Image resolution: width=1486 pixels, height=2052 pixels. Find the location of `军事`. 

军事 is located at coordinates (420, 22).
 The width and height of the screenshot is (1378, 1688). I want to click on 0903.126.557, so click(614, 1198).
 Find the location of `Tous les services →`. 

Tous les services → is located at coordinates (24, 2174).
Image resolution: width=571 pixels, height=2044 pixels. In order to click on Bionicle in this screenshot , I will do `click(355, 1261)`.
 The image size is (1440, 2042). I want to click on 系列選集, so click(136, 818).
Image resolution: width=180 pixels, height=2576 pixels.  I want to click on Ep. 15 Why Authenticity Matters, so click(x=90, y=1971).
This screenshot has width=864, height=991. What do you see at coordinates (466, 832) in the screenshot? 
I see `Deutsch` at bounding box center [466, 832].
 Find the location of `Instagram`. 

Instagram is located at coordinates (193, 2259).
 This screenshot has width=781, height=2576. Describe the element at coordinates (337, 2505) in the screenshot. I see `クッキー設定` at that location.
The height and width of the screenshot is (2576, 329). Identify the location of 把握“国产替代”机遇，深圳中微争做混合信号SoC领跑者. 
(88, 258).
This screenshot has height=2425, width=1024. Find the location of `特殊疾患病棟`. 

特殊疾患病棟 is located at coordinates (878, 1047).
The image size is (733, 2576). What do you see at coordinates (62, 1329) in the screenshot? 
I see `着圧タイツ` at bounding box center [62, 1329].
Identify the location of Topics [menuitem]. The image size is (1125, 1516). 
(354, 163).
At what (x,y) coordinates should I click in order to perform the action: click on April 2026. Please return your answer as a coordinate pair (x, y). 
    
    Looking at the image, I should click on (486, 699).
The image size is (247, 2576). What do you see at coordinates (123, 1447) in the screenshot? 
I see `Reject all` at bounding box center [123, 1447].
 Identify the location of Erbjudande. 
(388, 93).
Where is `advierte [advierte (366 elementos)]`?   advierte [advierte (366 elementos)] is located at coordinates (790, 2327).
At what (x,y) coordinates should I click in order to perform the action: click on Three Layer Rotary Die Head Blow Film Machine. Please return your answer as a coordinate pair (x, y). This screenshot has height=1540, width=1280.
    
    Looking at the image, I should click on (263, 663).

######

**Instructions for the task:**
Set down the entries again exactly as they are.

**Answer space:**
Image resolution: width=1486 pixels, height=2052 pixels. Find the location of `军事`. 

军事 is located at coordinates (420, 22).
 The width and height of the screenshot is (1378, 1688). I want to click on 0903.126.557, so click(614, 1198).
 Find the location of `Tous les services →`. 

Tous les services → is located at coordinates (24, 2174).
Image resolution: width=571 pixels, height=2044 pixels. In order to click on Bionicle in this screenshot , I will do `click(355, 1261)`.
 The image size is (1440, 2042). I want to click on 系列選集, so click(136, 818).
Image resolution: width=180 pixels, height=2576 pixels.  I want to click on Ep. 15 Why Authenticity Matters, so click(x=90, y=1971).
This screenshot has width=864, height=991. What do you see at coordinates (466, 832) in the screenshot? 
I see `Deutsch` at bounding box center [466, 832].
 Find the location of `Instagram`. 

Instagram is located at coordinates (193, 2259).
 This screenshot has width=781, height=2576. Describe the element at coordinates (337, 2505) in the screenshot. I see `クッキー設定` at that location.
The height and width of the screenshot is (2576, 329). Identify the location of 把握“国产替代”机遇，深圳中微争做混合信号SoC领跑者. 
(88, 258).
This screenshot has height=2425, width=1024. Find the location of `特殊疾患病棟`. 

特殊疾患病棟 is located at coordinates (878, 1047).
The image size is (733, 2576). What do you see at coordinates (62, 1329) in the screenshot? 
I see `着圧タイツ` at bounding box center [62, 1329].
Identify the location of Topics [menuitem]. The image size is (1125, 1516). 
(354, 163).
At what (x,y) coordinates should I click in order to perform the action: click on April 2026. Please return your answer as a coordinate pair (x, y). 
    
    Looking at the image, I should click on (486, 699).
The image size is (247, 2576). What do you see at coordinates (123, 1447) in the screenshot? 
I see `Reject all` at bounding box center [123, 1447].
 Identify the location of Erbjudande. 
(388, 93).
Where is `advierte [advierte (366 elementos)]`?   advierte [advierte (366 elementos)] is located at coordinates (790, 2327).
At what (x,y) coordinates should I click in order to perform the action: click on Three Layer Rotary Die Head Blow Film Machine. Please return your answer as a coordinate pair (x, y). This screenshot has height=1540, width=1280.
    
    Looking at the image, I should click on (263, 663).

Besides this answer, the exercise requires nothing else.